**Momentum and Its Conservation**

Momentum is the tendency of the object to be in motion and therefore is a vector quantity. It is determined by the product of the mass of the object and its velocity. If both the objects are not experiencing any external forces, then the total momentum of the objects before and after the interaction is the same. This relation under the fundamental law of physics is known as the conservation of momentum.

This fundamental law of physics can be applied to explain the phenomenon of collision and explosion.The momentum formula is given by,

**Momentum (P) = mass (m) x velocity (v)**

Conservation of momentum can be described by

**P1 (before) + P2 (before) = P1 (after) + P2 (after)**

This equation is valid for the object that undergoes collision.

**Example 1**

A 0.55 Kg cricket ball moving at a speed of 3.5 m / s collides with a cricket bat of 3.5 Kg swung at a speed of 1.5 m / s. after the collision the cricket bat swings at a speed of 0.5 m / s. Calculate the magnitude and the velocity of the cricket ball.

**Solution:**

**Given:**

** m1 = 0.55 kg**

** m2 = 3.5 kg**

** v1 = 3.5 m/s**

** v2 = 1.5 m/s**

The relation between the colliding bodies is given by,

P1 ( before ) + P2 (before ) = P1 ( after ) + P2 ( after )
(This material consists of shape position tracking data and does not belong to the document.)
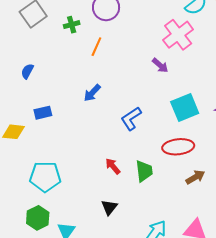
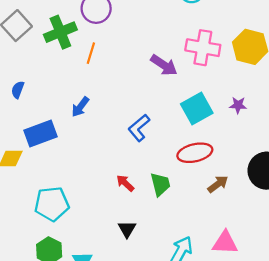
green cross: (72, 25) -> (60, 32), size x1.8
pink cross: (178, 35) -> (203, 48), moved, turned -36
purple arrow: (160, 65) -> (164, 65), size x1.4
blue arrow: (92, 93) -> (80, 107), moved
blue rectangle: (43, 113) -> (41, 133), size x1.6

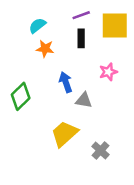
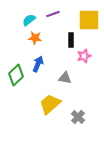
purple line: (81, 15) -> (53, 14), moved
black rectangle: (81, 38) -> (71, 40), moved
blue arrow: (66, 82) -> (38, 64), moved, turned 42

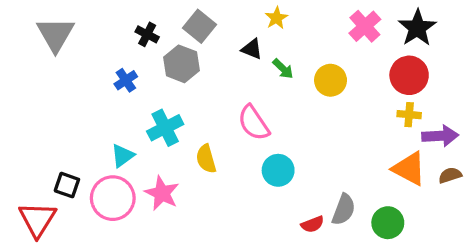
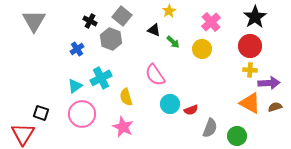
pink cross: (365, 26) -> (211, 22), moved
cyan triangle: (123, 156) -> (75, 86), moved
pink star: (162, 193) -> (123, 127), moved
pink circle: (113, 198) -> (82, 114), moved
red semicircle: (312, 224) -> (191, 110), moved

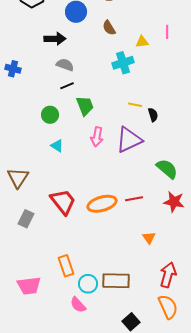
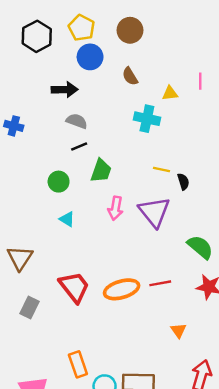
cyan cross: (123, 63) -> (147, 119), turned 30
green trapezoid: (85, 106) -> (101, 171), turned 40
purple triangle: (129, 140) -> (154, 212), turned -44

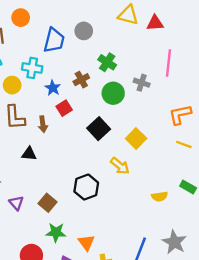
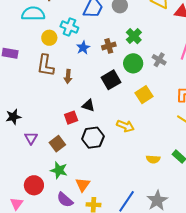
red square: (64, 108) -> (71, 118), moved
black square: (99, 129) -> (111, 80), moved
yellow square: (136, 138) -> (144, 95), moved
black triangle: (29, 154) -> (88, 105), moved
yellow arrow: (120, 166) -> (125, 126), turned -30

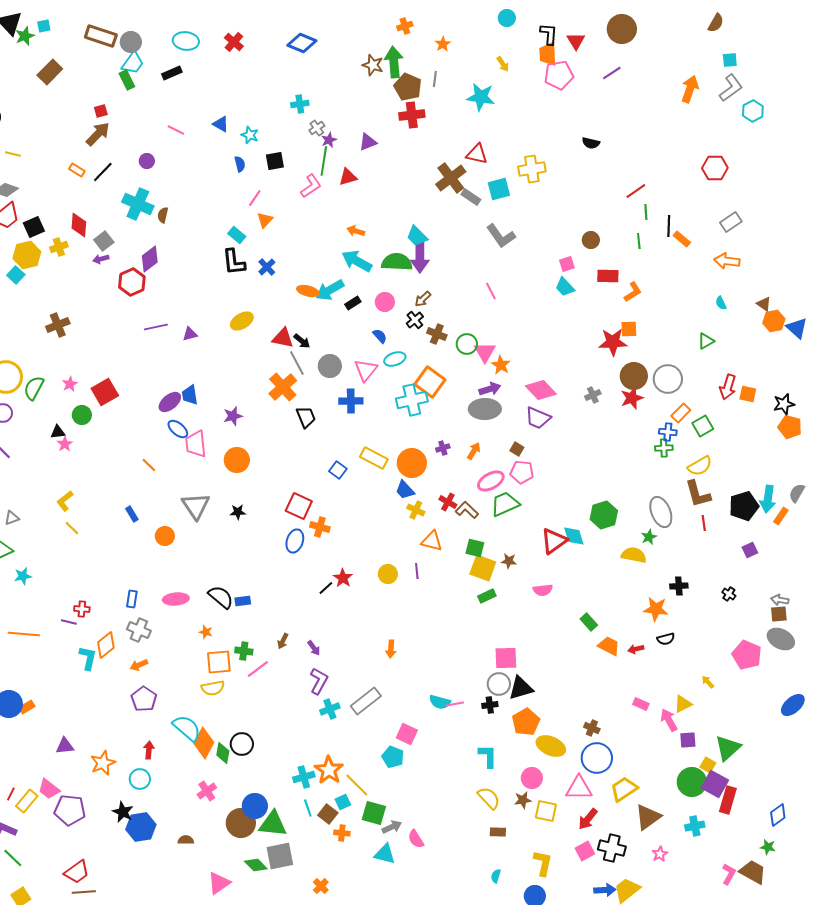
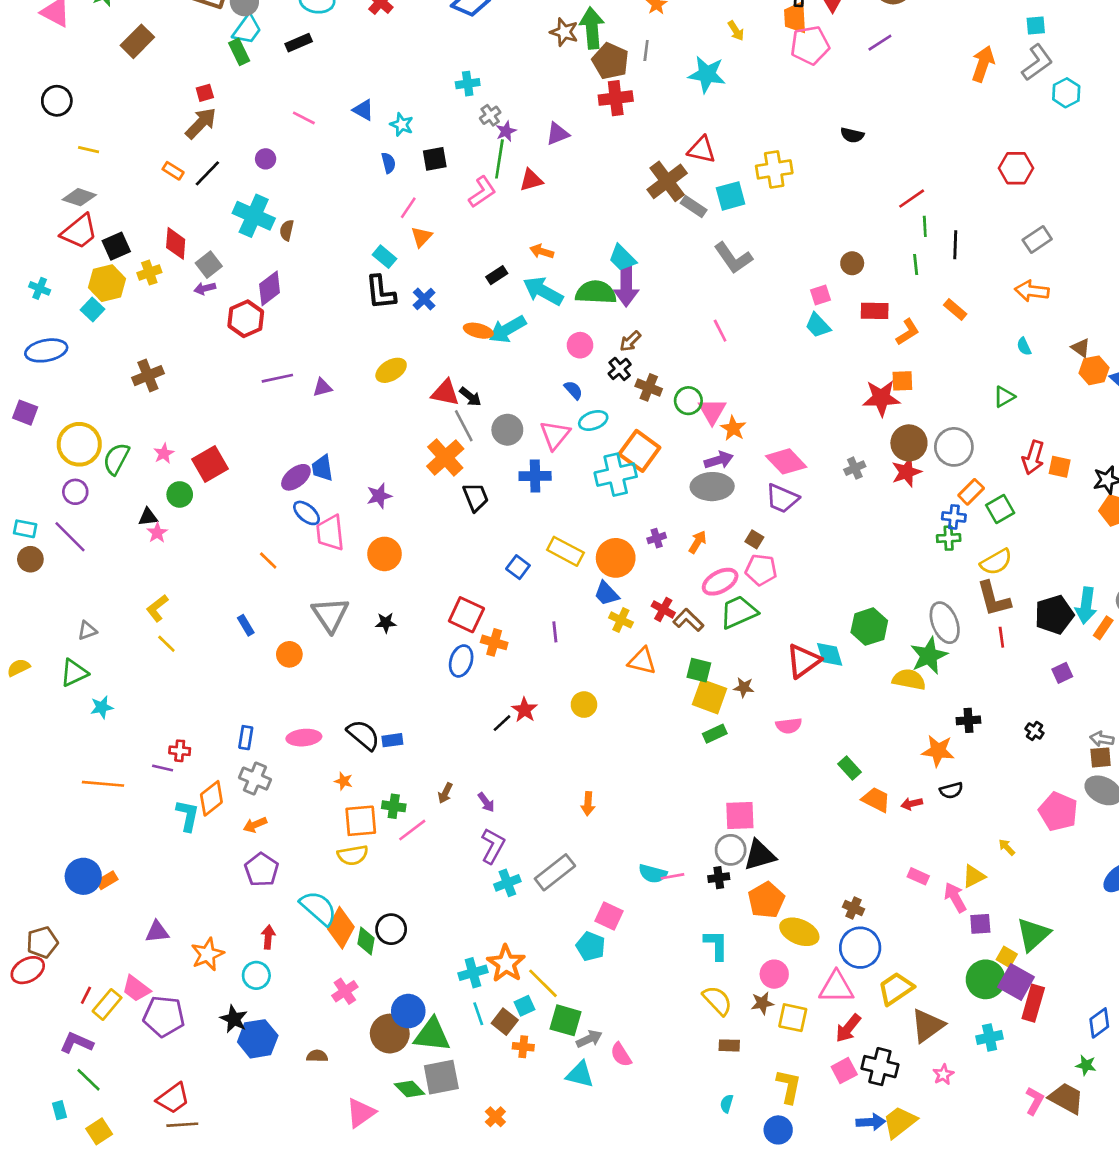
orange rectangle: (682, 239) -> (955, 310), moved
black rectangle: (353, 303) -> (497, 275), moved
green star: (649, 537) -> (929, 656), size x1.8
purple line: (417, 571) -> (555, 632), moved

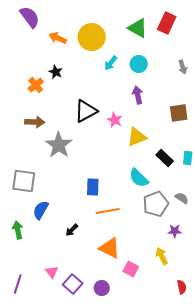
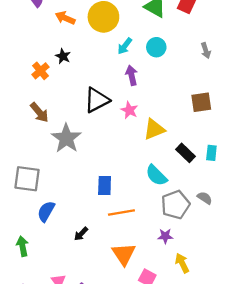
purple arrow: (138, 95) -> (132, 75), moved
brown arrow: (35, 122) -> (39, 112), turned 48
green arrow: (18, 230) -> (22, 246), moved
purple star: (175, 231) -> (165, 236), moved
orange triangle: (110, 248) -> (124, 254), turned 30

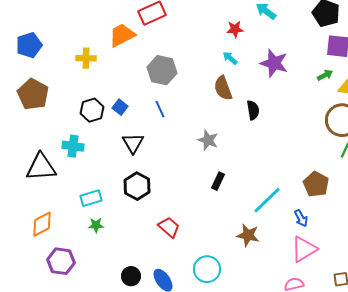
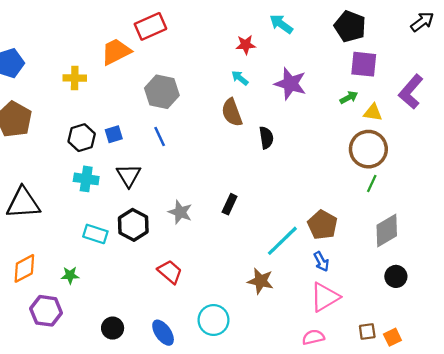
blue square: (120, 107) -> (114, 134), turned 35
gray star: (208, 140) -> (180, 212), moved
cyan cross: (73, 146) -> (86, 179), moved
black rectangle: (218, 181) -> (230, 204), moved
brown pentagon: (316, 184) -> (322, 225), moved
cyan rectangle: (91, 198) -> (95, 234), moved, turned 35
green star: (96, 225) -> (70, 275), moved
black circle: (131, 276) -> (113, 328), moved

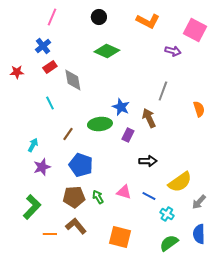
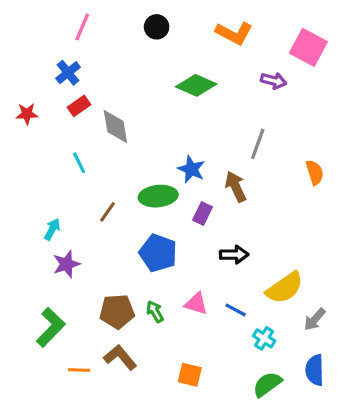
green diamond: (107, 51) -> (196, 85), moved
blue pentagon: (81, 165) -> (158, 253), moved
orange square: (120, 237) -> (190, 375), size x0.7

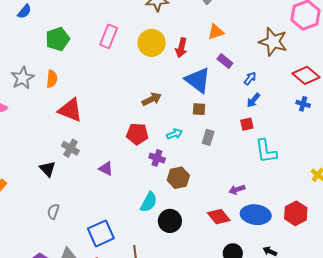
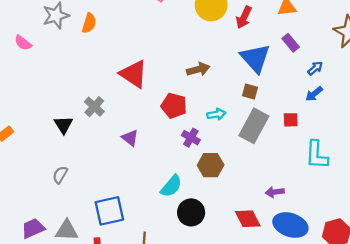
red triangle: (70, 110) -> (134, 74), moved
red square: (247, 124) -> (291, 120), moved
gray rectangle: (208, 137) -> (254, 126), size x1.8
The momentum relation stands as,

( m1 v1 ) before + ( m2 v2 ) before = ( m1 v1 ) after + ( m2 v2 ) after

Therefore, v1 (after) = [(m1v1)before+(m2v2)before−(m2v2)after] / (m1)after

= 0.5 x 3.5 + 3.5 x -1.5 – 3.5 x 0.5 / 0.55

= 1.875 – 5.25 – 1.75 / 0.55

= -9.318

Therefore, v1 (after) = – 9.31 m/s

The negative sign shows that it travels in the opposite direction.

**Example 1**

A ball of 1 kg is moving at a speed of 5 m / s collides with a cricket bat of 2.5 Kg swung at a speed of 1.5 m / s. right after the collision the cricket bat swings at a speed of 1.5 m / s. Calculate the magnitude and the velocity of the cricket ball.

**Solution:**

**Given:**

** m1 = 1 kg**

** m2 = 2.5 kg**

** v1 = 5 m/s**

** v2 = 1.5 m/s**

The relation between the colliding bodies is given by,

P1 (before) + P2 (before ) = P1 ( after ) + P2 ( after )

The momentum relation is expressed by,

(m1 v1) before + ( m2 v2 ) before = ( m1 v1 ) after + ( m2 v2 ) after

v1 (after) = [(m1v1)before+(m2v2)before−(m2v2)after] / (m1)after

= 1 x 5 + 2.5 x -1.5 – 2.5 x 1.5 / 1

= -2.5

Therefore, v1 (after) = – 2.5 m/s

The negative sign shows that it travels in the opposite direction.